• _Task requirements_: Look through the listing for the string "股本股东" and copy out every line that holds it.

• _Records for the task_:
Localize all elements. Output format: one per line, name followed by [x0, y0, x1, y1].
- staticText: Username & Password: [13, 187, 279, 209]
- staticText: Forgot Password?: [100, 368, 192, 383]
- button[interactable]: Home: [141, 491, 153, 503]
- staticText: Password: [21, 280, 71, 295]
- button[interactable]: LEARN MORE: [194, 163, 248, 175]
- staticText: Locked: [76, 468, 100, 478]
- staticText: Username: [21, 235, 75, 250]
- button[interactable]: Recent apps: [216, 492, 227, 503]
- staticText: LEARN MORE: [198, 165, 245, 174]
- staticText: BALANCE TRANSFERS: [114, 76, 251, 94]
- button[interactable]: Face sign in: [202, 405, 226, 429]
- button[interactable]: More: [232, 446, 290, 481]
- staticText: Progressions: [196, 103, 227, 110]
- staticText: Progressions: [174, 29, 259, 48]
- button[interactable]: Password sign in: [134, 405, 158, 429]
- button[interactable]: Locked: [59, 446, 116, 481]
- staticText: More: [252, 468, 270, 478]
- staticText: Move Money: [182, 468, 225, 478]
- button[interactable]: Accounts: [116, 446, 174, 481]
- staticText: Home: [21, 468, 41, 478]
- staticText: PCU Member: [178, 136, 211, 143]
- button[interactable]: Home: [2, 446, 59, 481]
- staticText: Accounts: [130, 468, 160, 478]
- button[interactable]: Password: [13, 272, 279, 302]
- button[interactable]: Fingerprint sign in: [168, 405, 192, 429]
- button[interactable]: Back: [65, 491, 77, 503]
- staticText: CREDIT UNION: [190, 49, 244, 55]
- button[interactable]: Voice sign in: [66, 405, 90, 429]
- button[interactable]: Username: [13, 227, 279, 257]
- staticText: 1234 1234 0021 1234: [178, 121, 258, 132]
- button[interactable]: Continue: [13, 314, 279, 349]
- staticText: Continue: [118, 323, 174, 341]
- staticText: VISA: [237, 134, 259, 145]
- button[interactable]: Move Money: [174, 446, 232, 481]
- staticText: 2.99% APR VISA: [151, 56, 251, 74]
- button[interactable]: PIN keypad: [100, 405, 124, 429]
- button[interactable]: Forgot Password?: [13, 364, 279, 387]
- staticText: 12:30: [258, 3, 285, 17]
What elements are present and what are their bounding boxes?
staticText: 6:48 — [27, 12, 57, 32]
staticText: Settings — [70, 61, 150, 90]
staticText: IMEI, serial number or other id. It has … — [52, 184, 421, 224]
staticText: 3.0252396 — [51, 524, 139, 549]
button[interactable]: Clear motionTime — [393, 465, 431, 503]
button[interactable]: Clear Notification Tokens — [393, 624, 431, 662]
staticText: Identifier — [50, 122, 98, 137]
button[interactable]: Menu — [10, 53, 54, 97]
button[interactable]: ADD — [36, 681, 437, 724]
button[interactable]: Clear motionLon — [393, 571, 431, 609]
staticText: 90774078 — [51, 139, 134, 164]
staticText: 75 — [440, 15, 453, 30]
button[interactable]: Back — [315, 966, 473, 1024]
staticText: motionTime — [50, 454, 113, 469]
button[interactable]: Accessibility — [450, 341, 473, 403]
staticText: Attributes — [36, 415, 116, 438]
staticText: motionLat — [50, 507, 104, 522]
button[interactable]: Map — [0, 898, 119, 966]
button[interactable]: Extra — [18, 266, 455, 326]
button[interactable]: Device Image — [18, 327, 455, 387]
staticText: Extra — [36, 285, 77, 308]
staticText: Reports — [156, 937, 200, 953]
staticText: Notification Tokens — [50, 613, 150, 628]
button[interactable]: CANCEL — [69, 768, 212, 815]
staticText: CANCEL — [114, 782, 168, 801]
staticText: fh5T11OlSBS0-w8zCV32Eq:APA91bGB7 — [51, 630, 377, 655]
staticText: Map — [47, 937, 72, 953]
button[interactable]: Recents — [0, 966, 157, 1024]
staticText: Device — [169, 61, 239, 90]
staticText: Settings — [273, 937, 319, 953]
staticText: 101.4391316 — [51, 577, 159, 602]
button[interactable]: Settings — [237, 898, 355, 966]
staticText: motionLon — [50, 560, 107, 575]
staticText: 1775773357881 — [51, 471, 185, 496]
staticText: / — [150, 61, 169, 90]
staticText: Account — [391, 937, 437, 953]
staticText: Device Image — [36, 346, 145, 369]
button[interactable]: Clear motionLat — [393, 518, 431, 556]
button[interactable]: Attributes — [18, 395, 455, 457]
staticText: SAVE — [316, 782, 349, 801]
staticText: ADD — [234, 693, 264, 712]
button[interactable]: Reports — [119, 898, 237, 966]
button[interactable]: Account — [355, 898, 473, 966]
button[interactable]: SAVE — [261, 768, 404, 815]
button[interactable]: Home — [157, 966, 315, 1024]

* * *

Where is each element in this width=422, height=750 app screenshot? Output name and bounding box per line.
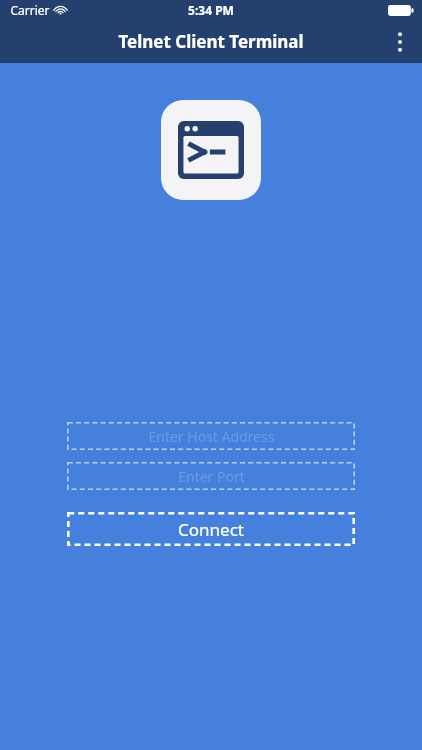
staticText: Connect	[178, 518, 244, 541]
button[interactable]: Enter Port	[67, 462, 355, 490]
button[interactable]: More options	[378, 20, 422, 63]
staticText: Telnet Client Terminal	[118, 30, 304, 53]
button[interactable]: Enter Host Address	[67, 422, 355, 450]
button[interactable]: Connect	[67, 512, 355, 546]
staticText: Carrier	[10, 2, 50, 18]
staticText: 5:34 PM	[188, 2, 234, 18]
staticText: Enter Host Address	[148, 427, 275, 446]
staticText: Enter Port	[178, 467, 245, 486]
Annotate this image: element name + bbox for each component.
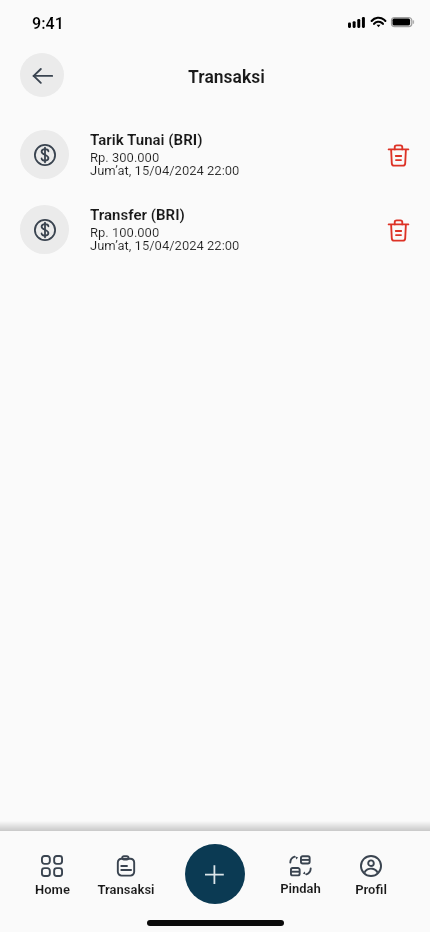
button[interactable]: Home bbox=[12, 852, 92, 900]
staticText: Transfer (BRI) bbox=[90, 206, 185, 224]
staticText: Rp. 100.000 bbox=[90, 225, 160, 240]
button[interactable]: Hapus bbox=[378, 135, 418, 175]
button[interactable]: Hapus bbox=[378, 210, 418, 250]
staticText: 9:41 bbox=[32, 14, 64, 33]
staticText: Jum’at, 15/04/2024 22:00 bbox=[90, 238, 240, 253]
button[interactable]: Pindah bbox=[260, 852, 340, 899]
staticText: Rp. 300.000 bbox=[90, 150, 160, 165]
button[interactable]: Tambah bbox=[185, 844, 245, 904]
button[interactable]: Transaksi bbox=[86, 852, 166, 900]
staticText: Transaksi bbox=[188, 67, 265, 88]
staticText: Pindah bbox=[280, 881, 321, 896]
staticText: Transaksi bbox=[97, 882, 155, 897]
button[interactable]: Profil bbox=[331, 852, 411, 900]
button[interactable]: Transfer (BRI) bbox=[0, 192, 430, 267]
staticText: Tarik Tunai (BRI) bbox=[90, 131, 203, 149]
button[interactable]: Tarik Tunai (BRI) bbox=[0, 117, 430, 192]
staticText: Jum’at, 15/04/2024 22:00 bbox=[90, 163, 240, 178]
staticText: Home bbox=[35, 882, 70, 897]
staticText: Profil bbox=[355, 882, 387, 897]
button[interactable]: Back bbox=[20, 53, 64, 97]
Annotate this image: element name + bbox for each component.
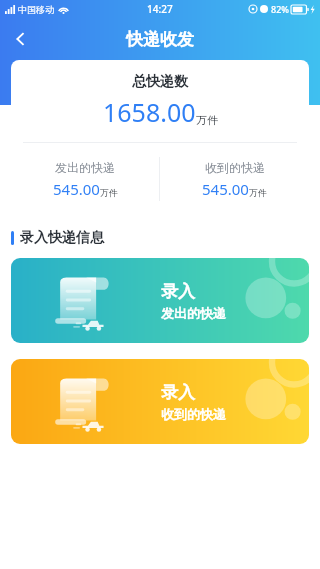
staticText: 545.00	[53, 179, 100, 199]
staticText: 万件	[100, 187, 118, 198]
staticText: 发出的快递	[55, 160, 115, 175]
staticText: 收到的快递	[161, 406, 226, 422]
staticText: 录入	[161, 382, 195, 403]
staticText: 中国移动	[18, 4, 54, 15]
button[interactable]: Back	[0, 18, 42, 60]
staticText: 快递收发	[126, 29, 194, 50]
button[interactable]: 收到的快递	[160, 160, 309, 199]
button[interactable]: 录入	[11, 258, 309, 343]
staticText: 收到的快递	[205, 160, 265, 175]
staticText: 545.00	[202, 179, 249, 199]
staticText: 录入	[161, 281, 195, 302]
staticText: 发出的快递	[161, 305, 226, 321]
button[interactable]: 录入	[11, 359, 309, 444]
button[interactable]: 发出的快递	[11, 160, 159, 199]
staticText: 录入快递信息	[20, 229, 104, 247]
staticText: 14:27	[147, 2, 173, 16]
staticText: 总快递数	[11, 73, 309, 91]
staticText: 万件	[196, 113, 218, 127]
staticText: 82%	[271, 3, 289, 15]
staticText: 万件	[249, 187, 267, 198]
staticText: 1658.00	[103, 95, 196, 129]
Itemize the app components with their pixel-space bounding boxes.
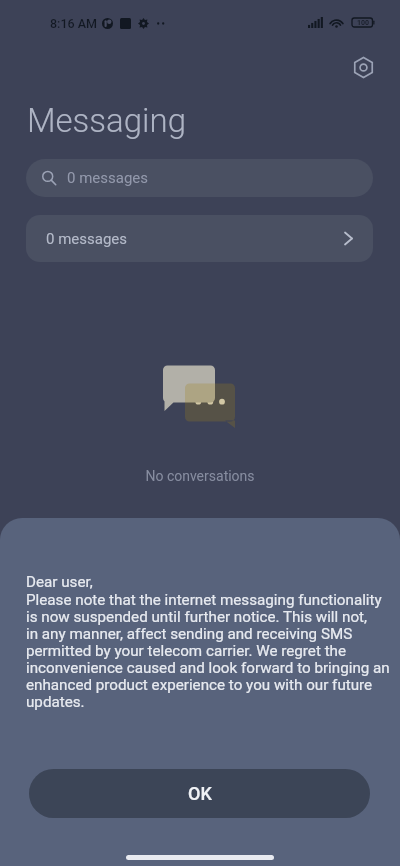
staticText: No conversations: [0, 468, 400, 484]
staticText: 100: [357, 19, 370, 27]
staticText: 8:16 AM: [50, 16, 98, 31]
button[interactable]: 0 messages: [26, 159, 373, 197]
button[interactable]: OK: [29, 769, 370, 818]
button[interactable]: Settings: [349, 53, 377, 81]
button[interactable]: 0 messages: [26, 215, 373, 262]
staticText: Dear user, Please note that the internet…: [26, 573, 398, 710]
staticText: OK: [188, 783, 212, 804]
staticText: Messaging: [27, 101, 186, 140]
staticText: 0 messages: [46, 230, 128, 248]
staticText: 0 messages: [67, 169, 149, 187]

* * *

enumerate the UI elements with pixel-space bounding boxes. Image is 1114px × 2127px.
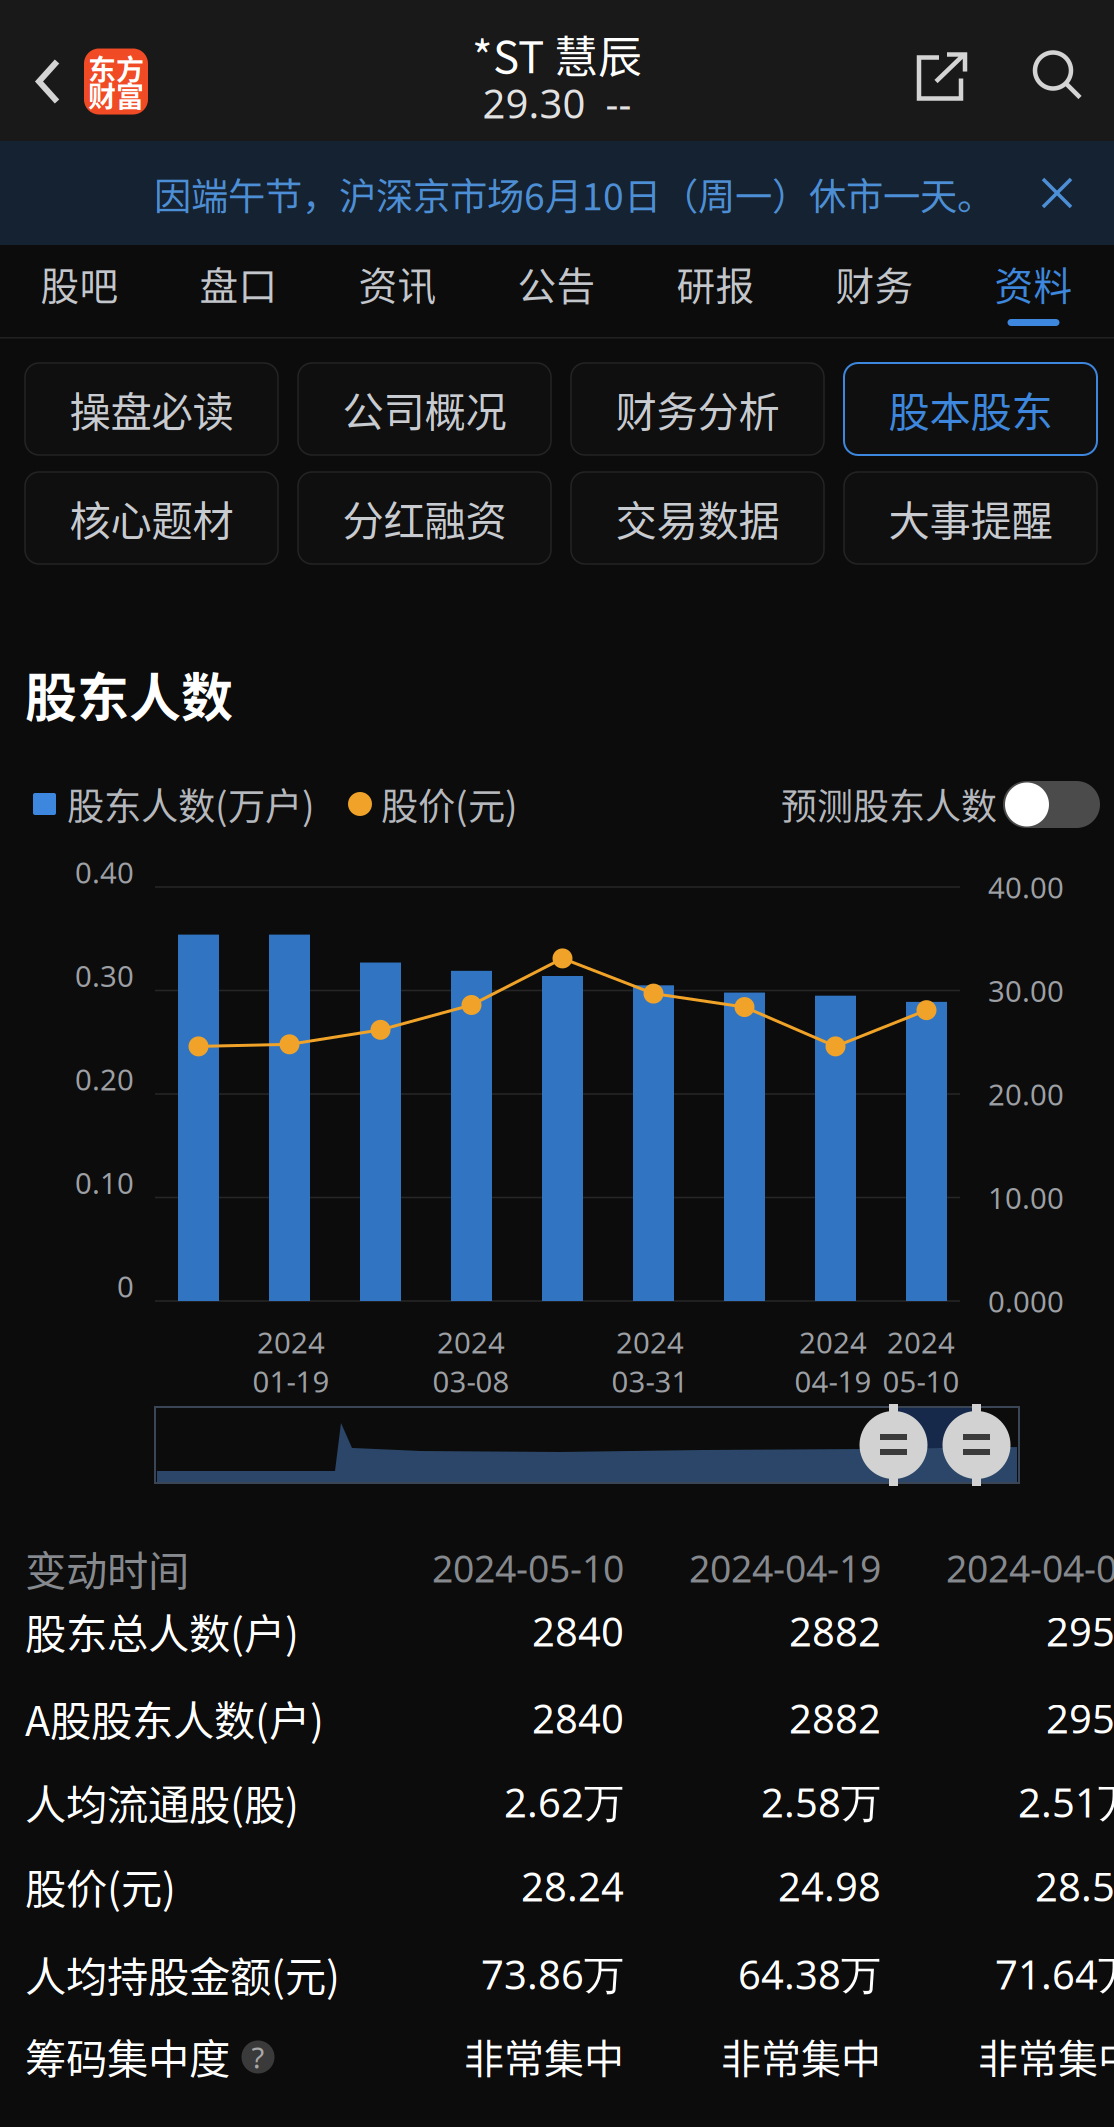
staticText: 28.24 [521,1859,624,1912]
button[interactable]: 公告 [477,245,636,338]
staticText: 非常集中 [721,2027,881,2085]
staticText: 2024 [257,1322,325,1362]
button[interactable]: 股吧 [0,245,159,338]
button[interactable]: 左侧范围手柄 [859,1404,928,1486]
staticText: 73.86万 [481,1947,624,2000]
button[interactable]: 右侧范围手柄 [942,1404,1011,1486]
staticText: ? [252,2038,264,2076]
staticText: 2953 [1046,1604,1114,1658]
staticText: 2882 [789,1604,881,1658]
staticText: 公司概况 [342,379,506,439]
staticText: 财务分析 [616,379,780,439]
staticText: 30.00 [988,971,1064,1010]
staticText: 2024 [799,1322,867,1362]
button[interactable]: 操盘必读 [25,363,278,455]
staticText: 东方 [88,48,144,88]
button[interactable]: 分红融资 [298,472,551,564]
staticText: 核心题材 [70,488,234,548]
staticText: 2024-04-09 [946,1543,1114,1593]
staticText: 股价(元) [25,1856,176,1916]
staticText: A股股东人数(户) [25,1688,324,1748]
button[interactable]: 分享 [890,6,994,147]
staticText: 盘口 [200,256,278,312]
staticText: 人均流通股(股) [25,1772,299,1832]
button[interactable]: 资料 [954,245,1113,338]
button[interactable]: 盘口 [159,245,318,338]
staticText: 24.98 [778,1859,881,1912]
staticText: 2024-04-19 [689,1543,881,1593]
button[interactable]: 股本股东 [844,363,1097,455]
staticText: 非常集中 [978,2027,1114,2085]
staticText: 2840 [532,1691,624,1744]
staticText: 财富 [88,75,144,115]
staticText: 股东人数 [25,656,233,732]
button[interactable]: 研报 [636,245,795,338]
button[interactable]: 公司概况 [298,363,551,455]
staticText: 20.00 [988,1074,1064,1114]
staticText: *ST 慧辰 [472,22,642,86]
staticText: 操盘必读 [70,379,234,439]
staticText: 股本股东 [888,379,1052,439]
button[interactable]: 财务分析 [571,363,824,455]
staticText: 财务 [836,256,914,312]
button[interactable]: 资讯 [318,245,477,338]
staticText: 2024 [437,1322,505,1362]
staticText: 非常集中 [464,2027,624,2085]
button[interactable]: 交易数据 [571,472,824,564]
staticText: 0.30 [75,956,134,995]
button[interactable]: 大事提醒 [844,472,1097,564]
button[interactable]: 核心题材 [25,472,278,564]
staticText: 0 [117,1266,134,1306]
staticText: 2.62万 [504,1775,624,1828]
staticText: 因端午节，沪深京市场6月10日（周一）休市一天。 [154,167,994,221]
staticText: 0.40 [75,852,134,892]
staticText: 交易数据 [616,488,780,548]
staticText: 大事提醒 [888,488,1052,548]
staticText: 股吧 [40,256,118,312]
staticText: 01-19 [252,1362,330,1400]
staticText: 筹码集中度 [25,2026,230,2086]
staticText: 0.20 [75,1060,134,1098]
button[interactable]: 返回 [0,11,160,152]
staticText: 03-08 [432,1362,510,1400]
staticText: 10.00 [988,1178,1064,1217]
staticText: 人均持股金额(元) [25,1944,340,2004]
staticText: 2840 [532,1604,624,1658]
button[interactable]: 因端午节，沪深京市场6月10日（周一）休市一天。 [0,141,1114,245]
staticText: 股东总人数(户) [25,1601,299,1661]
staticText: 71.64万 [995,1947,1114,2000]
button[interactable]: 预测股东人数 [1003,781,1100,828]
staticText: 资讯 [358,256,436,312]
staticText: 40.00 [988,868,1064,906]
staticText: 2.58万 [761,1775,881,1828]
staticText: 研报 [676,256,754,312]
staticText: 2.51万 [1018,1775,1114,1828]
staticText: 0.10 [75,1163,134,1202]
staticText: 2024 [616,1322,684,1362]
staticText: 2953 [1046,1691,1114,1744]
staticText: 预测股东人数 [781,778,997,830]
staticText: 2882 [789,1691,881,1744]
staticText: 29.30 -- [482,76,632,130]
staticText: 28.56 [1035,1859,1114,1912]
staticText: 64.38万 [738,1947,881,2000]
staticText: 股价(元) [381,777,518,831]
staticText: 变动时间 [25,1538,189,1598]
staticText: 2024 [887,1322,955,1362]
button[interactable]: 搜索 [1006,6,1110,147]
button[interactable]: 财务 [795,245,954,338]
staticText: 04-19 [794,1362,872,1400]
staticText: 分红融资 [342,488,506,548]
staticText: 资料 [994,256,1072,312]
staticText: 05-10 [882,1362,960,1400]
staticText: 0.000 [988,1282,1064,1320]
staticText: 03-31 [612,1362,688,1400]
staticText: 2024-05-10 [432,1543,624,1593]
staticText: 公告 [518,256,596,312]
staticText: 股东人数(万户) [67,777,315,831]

• _Answer to the problem_:
button[interactable]: 股本股东 [844,363,1097,455]
staticText: 股本股东 [888,379,1052,439]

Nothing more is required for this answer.